Nutrient supplementation consisted of addition of Phosphate and Micro-nutrient mix equivalent in concentration to that added in Control Experiment with UPA medium, however No N was added only 19.94 ppm of TPO4 (TP=6.5 ppm and Micro-nutrients at 2mL/L of 500X.

The control experiment consisted of addition of the following nutrients in Gagva sea water (Standard UPA Medium):
• Urea = 200 ppm = 3.3 mM (TN = 93.3 ppm)
• Phosphoric Acid = 210uL/L (from 1M stock) = 19.94 ppm (TP=6.5 ppm)
• Micro-nutrient mix = 2 mL/L of 500X stock where the micronutrients used were MnSO4.2H2O, ZnSO4.7H2O, Na2MoO4.2H2O, CuCl2.2H2O, CoSO4.7H2O.

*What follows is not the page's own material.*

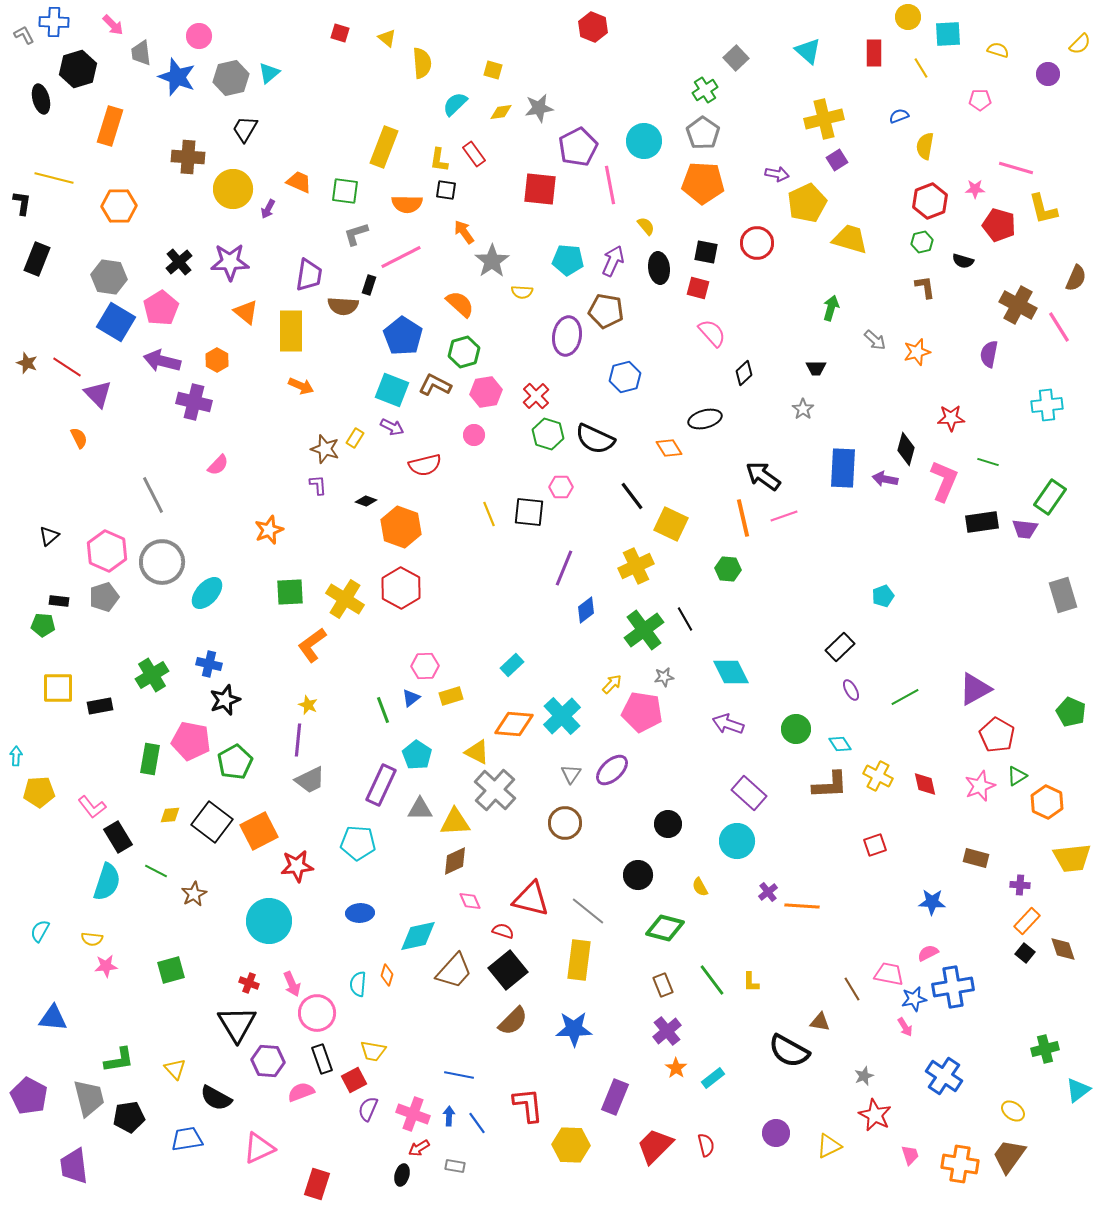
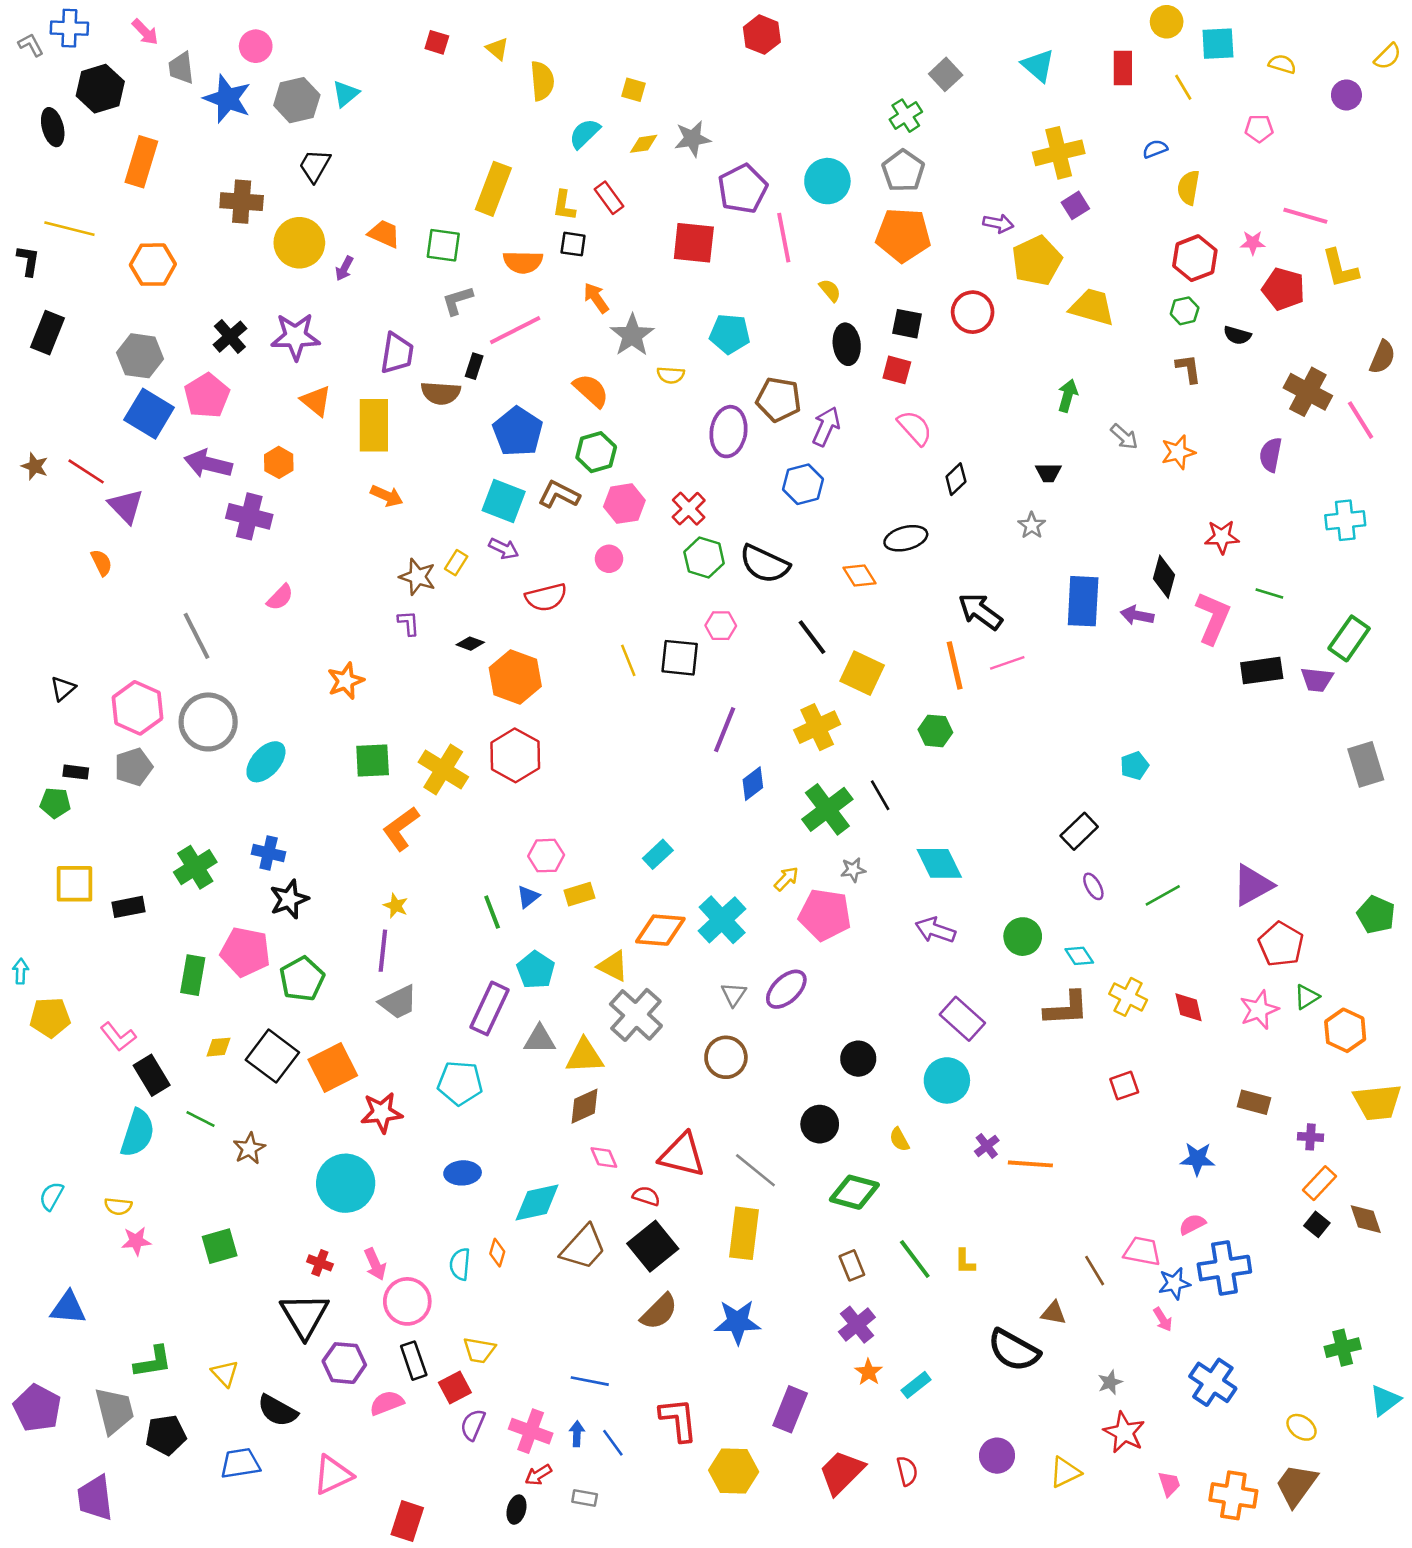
purple arrow: (613, 261) -> (826, 426), moved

All experiments were carried out at 100 mL scale at 27°C, 100rpm, 2% CO2 ,70% relative humidity (RH) and illumination of 155 µMol/m2.s in Khuner shaker (Controlled Environment).

The algal growth with limited nutrient supplements was good as controls having only the UPA medium with full nutrient supplement. Figure 9 depicts the algal growth in the biotreated HTL-Composite water samples and the results obtained indicate that (iii) performs as good, if not better (5 O.D. at 750nm), than controls (4.5 O.D. at 750nm) after 234 h. However, the growth values obtained for (ii) is also good enough (1.5 O.D. at 750 nm at 162 h), for normal algal growth (Figure 9). The overall results clearly indicate that 20x dilution of the HTL-R with SW can be biotreated and the treated water is further diluted 5x with SW and recycled for algal growth. Nutrient supplements can be added to the biotreated wastewater for flourishing growth (5 O.D. at 750nm) or biotreated wastewater without nutrient supplements can be used for normal growth (1.5 O.D. at 750 nm).